Con el paso de los años, Elora cosechó un sinfín de amistades nada duraderas que, a su vez, no eran nada sinceras. Llevaba diecisiete años de su vida sin vivir como realmente quería, y recibiendo comentarios que no eran más que críticas y falsas alabanzas para abrirse camino a la aprobación de su hermano. Desde su fatal encuentro con Cécil, nunca nadie, además de su familia, le había dedicado palabras tan bonitas y ahogadas en sinceridad como las que Alma le acababa de regalar de manera tan natural; por lo que, por poco, la extraña felicidad que la invadió de pronto, la hace echarse a llorar allí mismo, conmovida hasta los huesos, feliz en toda su basta existencia. No lloró, pero si se sonrojó tan brillante y notoriamente como pudo. Por primera vez, pensó, se encontraba en el lugar correcto.

Por la puerta blanca decapada, una mujer de unos cuarenta años salió mostrando una reluciente y natural sonrisa blanca en el rostro, junto con un extraño aire de paz y tranquilidad siguiéndole los talones, empapando al lugar de él, como si fuera magia la que flotara y corriera con el aire, como aromaterapia inodora e invisible; tan brillante como la luz, tan cálido como un abrazo de mamá.

—¡Alma! Mi niña, ya vienes derretida otra vez —rio la mujer.

—¡Auxilio! —Repitió Alma— El sol de hoy me ha declarado una guerra, Elie, dame el remedio de siempre. ¡Por favor!

—Con gusto, mi niña —le sonrió la mujer desbordando un poco de medicina—. ¿Y tú que vas a querer, querida? —esta vez miró a Elora.

—¿Ah? Eh... —se sorprendió Elora, no sabía que pediría.

—Dale una de las mismas, Elie, esa dosis de azúcar a nadie le sienta mal.

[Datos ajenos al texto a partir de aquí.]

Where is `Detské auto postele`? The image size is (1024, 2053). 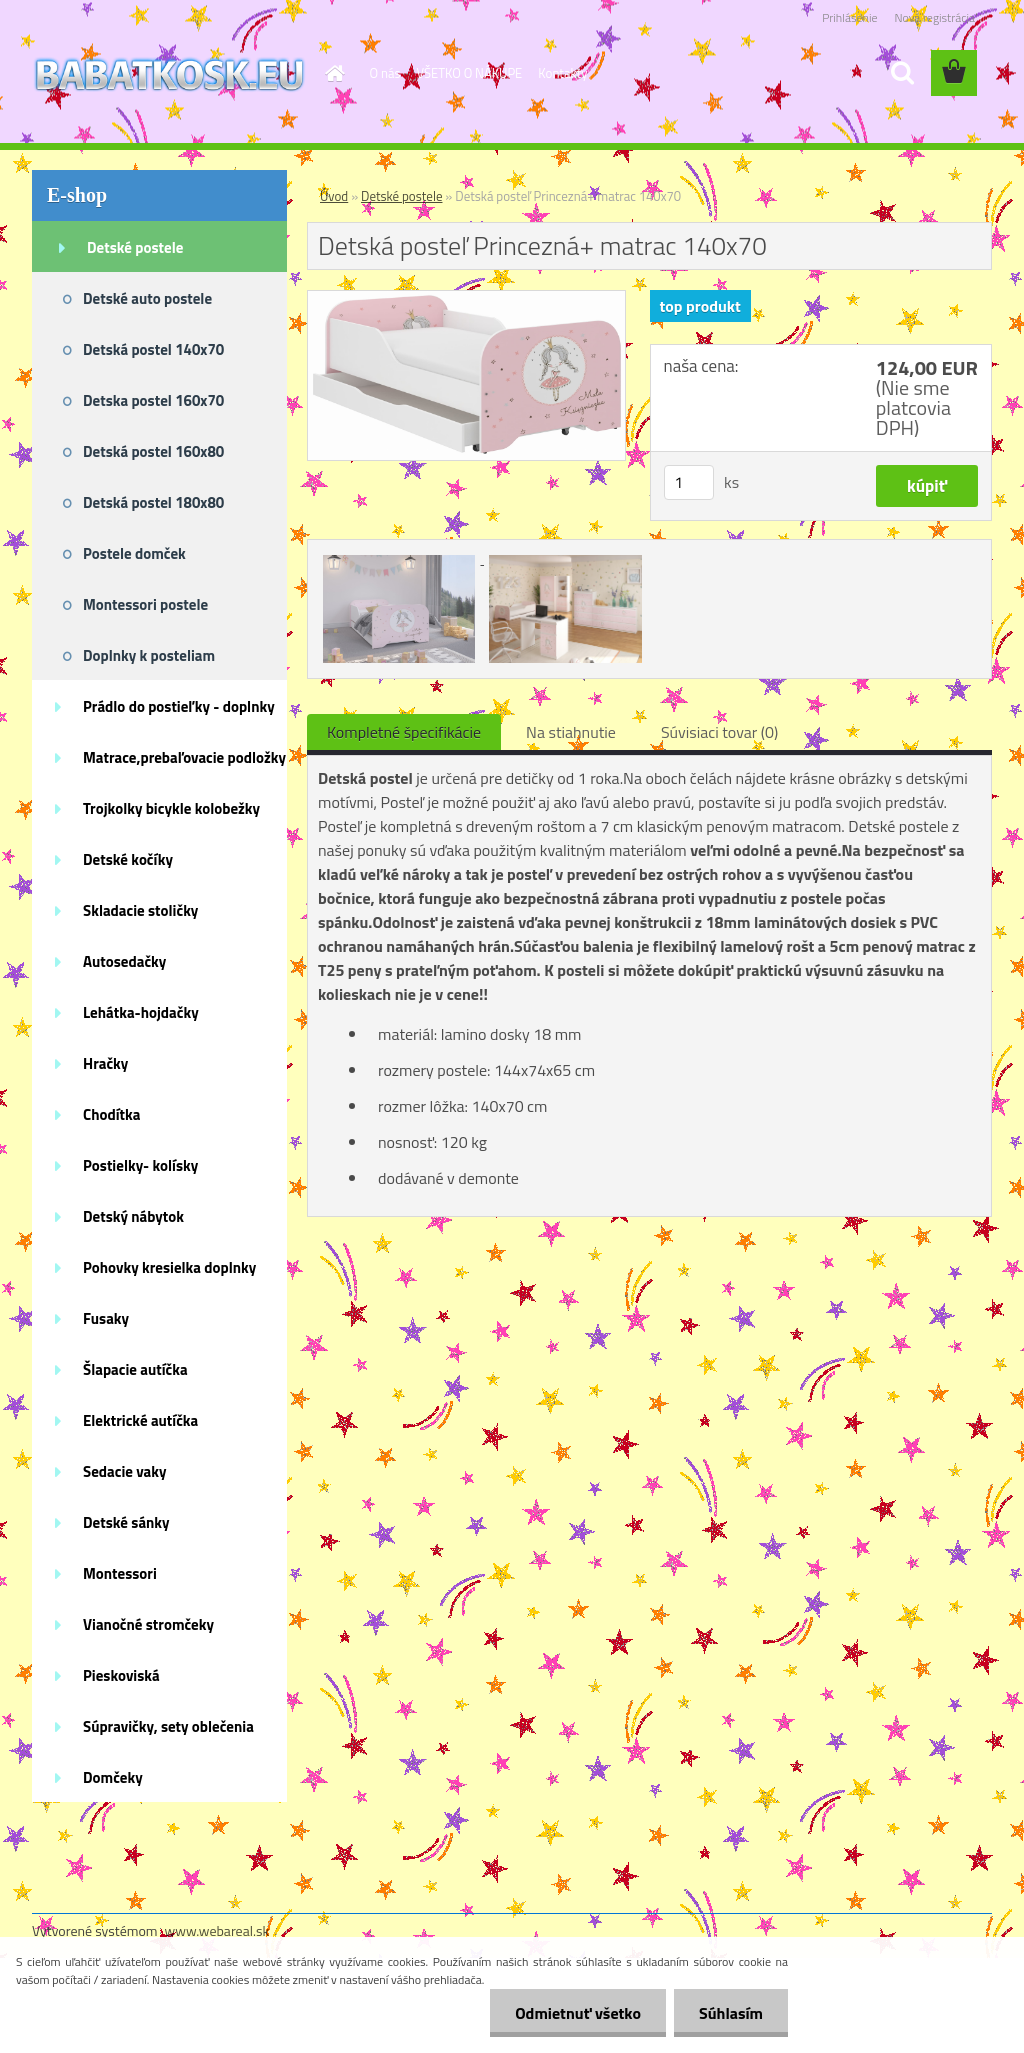 Detské auto postele is located at coordinates (147, 298).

Yo sé que le va a gustar a mi querida florecita.

Elora se sonrojó de nuevo.

—Acomódense, estarán listas en un momento.

—Consiente a Elora también, es mi amiga, Elie, la haré tu clienta fija también —gritó Alma recostada encima de la mesa color café con ligeros matices grises, evidenciando de a trozos, su vieja apariencia vivaz.

—Siempre trataré bien a tus amigos, corazón —respondió a lo lejos, cerca de las neveras repletas de helados.

Recuperada con el aire acondicionado, Alma dejó salir su personalidad sin pereza otra vez. Se enderezó.

—Hoy te dejo escoger, Elora, por celebrar nuestra amistad. ¿Dónde te quieres sentar? ¿Adentro o afuera?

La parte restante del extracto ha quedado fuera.